### WHAT IS BEING ASKED:
Each entry below must be repeated exactly. Leave the pictures out of it.

(Page-level text extractions)
★ ★ ★ ★ ★ ★ ★

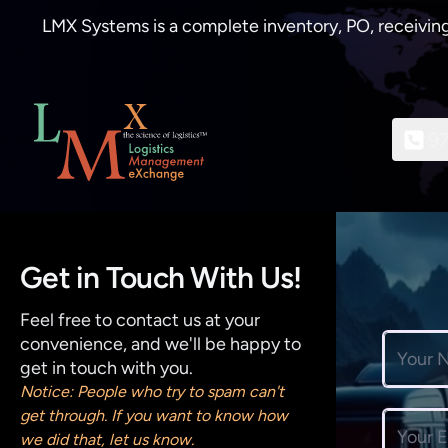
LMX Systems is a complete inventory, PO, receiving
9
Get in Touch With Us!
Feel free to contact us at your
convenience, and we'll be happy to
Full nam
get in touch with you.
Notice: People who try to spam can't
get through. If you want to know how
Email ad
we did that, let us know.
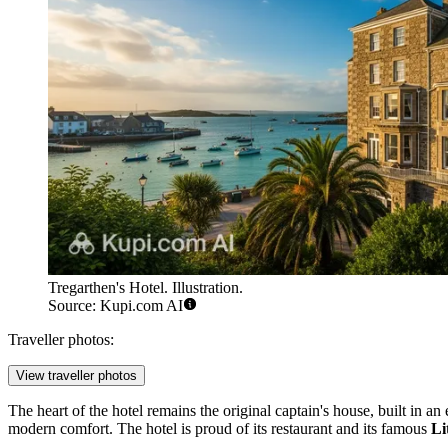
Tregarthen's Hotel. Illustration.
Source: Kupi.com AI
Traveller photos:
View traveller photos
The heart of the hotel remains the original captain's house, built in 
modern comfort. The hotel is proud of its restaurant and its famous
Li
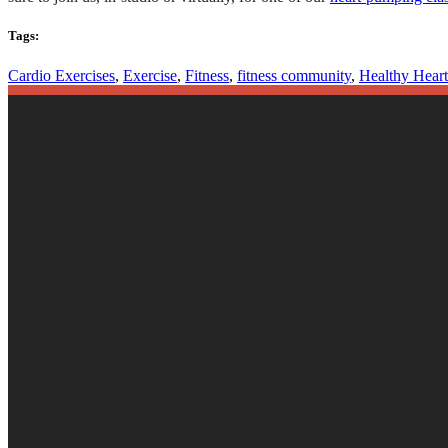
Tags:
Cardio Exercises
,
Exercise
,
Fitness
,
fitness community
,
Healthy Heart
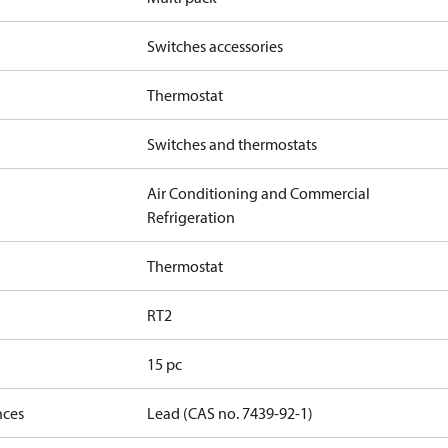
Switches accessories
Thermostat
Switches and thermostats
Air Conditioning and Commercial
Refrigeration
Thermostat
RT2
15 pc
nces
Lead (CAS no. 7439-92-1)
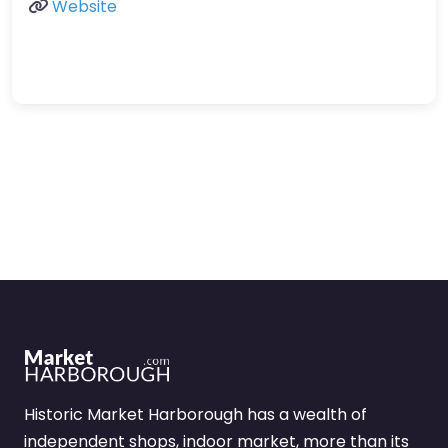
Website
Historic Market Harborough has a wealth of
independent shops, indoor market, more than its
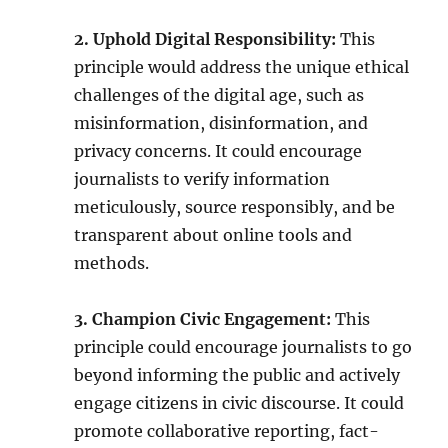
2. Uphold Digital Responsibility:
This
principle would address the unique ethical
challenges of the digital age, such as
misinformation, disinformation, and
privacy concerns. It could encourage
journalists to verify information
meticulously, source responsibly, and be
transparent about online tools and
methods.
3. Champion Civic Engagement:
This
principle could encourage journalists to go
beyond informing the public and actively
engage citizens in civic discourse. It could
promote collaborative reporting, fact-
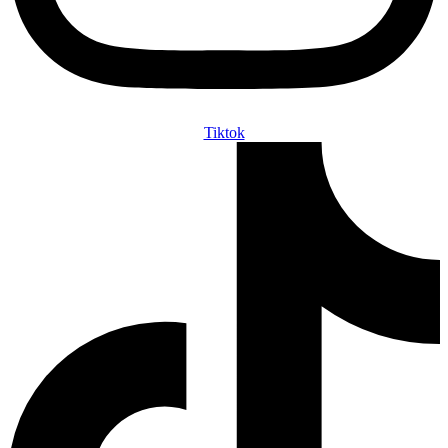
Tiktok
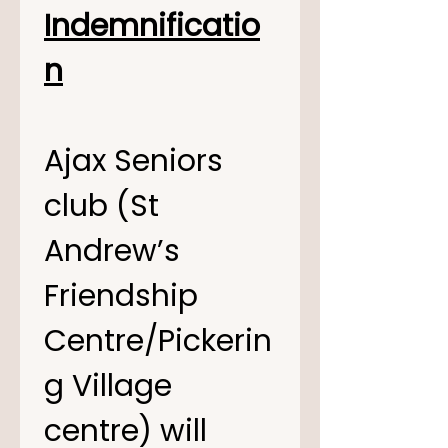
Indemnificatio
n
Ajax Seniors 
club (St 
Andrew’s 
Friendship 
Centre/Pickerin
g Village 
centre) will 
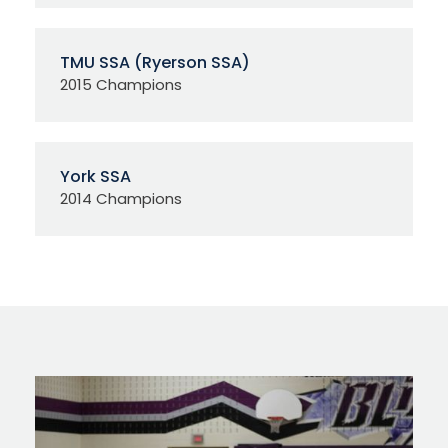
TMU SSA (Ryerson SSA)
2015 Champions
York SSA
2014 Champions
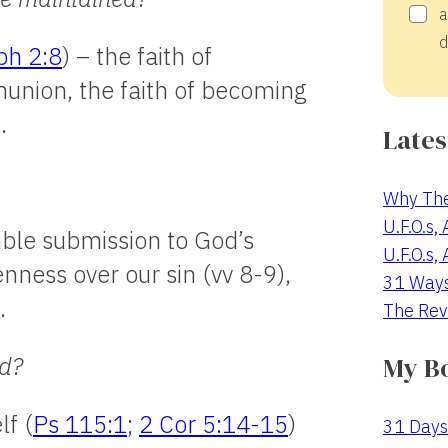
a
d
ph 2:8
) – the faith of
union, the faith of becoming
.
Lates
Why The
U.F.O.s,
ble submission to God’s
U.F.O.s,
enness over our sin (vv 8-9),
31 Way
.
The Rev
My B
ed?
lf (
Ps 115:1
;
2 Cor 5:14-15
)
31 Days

★ ★ ★ ★ ★ ★ ★

### YOUR RESPONSE:
LMX Systems is a complete inventory, PO, receiving
9
Get in Touch With Us!
Feel free to contact us at your
convenience, and we'll be happy to
Full nam
get in touch with you.
Notice: People who try to spam can't
get through. If you want to know how
Email ad
we did that, let us know.
Tregarthen's Hotel. Illustration.
Source: Kupi.com AI
Traveller photos:
View traveller photos
The heart of the hotel remains the original captain's house, built in 
modern comfort. The hotel is proud of its restaurant and its famous
Li
Tags:
Cardio Exercises
,
Exercise
,
Fitness
,
fitness community
,
Healthy Heart
Switches accessories
Thermostat
Switches and thermostats
Air Conditioning and Commercial
Refrigeration
Thermostat
RT2
15 pc
nces
Lead (CAS no. 7439-92-1)
Website
Historic Market Harborough has a wealth of
independent shops, indoor market, more than its
2. Uphold Digital Responsibility:
This
principle would address the unique ethical
challenges of the digital age, such as
misinformation, disinformation, and
privacy concerns. It could encourage
journalists to verify information
meticulously, source responsibly, and be
transparent about online tools and
methods.
3. Champion Civic Engagement:
This
principle could encourage journalists to go
beyond informing the public and actively
engage citizens in civic discourse. It could
promote collaborative reporting, fact-
Tiktok
Indemnificatio
n
Ajax Seniors 
club (St 
Andrew’s 
Friendship 
Centre/Pickerin
g Village 
centre) will 
TMU SSA (Ryerson SSA)
2015 Champions
York SSA
2014 Champions
a
d
ph 2:8
) – the faith of
union, the faith of becoming
.
Lates
Why The
U.F.O.s,
ble submission to God’s
U.F.O.s,
enness over our sin (vv 8-9),
31 Way
.
The Rev
My B
ed?
lf (
Ps 115:1
;
2 Cor 5:14-15
)
31 Days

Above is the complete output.